## Exercise prompt:
The answer is to be an exact copy of the lines below running from the line with "najciekawszych" down to the line with "Licznik odwiedzin", both ends included, and nothing more.

Transcribed page contents:

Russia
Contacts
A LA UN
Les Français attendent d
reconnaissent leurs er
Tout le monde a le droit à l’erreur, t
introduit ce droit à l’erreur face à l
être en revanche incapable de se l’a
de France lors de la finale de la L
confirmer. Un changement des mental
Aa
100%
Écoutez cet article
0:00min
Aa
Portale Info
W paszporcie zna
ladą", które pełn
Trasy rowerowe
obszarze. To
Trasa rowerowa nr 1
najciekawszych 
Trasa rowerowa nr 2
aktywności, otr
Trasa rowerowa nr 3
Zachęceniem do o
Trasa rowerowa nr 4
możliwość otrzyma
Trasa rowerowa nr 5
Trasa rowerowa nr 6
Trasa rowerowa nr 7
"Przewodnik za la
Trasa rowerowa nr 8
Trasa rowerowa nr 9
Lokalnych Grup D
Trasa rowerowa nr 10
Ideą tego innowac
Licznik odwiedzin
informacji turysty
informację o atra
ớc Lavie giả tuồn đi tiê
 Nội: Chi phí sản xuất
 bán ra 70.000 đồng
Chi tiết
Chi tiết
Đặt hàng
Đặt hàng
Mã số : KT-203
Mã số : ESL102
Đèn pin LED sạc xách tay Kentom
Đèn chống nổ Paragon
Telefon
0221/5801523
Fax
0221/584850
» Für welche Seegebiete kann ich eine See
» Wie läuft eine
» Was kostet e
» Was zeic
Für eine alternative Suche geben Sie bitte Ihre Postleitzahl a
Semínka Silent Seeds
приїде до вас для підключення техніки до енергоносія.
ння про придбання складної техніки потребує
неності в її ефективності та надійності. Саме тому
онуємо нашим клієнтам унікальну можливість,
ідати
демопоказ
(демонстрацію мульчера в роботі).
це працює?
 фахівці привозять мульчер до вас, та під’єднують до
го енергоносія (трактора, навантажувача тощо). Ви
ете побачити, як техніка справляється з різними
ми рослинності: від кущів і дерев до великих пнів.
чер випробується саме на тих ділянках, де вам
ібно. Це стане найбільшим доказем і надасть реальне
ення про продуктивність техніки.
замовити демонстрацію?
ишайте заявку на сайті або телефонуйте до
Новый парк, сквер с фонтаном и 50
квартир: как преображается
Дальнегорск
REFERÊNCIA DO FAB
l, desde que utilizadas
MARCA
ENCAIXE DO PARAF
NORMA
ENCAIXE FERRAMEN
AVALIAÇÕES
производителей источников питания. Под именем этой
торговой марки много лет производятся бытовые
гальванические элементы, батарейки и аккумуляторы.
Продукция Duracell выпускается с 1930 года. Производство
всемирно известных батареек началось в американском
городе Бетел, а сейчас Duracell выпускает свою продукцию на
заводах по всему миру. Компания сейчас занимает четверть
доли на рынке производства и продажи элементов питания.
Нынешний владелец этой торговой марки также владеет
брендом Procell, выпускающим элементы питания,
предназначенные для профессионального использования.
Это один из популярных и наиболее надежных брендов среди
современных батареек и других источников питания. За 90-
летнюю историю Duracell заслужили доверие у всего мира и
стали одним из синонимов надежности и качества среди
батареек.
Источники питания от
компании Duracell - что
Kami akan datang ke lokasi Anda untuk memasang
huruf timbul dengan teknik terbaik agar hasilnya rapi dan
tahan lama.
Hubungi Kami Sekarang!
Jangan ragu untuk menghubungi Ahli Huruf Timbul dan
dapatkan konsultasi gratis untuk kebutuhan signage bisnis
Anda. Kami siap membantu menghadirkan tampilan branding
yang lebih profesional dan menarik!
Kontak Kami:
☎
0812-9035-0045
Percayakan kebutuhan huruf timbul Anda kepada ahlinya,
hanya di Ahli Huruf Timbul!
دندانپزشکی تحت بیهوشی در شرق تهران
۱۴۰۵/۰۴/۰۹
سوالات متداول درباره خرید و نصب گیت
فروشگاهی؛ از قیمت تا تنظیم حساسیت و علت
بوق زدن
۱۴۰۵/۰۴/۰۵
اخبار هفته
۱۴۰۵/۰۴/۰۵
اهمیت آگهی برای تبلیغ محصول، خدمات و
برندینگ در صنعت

## Response:
najciekawszych 
Trasa rowerowa nr 2
aktywności, otr
Trasa rowerowa nr 3
Zachęceniem do o
Trasa rowerowa nr 4
możliwość otrzyma
Trasa rowerowa nr 5
Trasa rowerowa nr 6
Trasa rowerowa nr 7
"Przewodnik za la
Trasa rowerowa nr 8
Trasa rowerowa nr 9
Lokalnych Grup D
Trasa rowerowa nr 10
Ideą tego innowac
Licznik odwiedzin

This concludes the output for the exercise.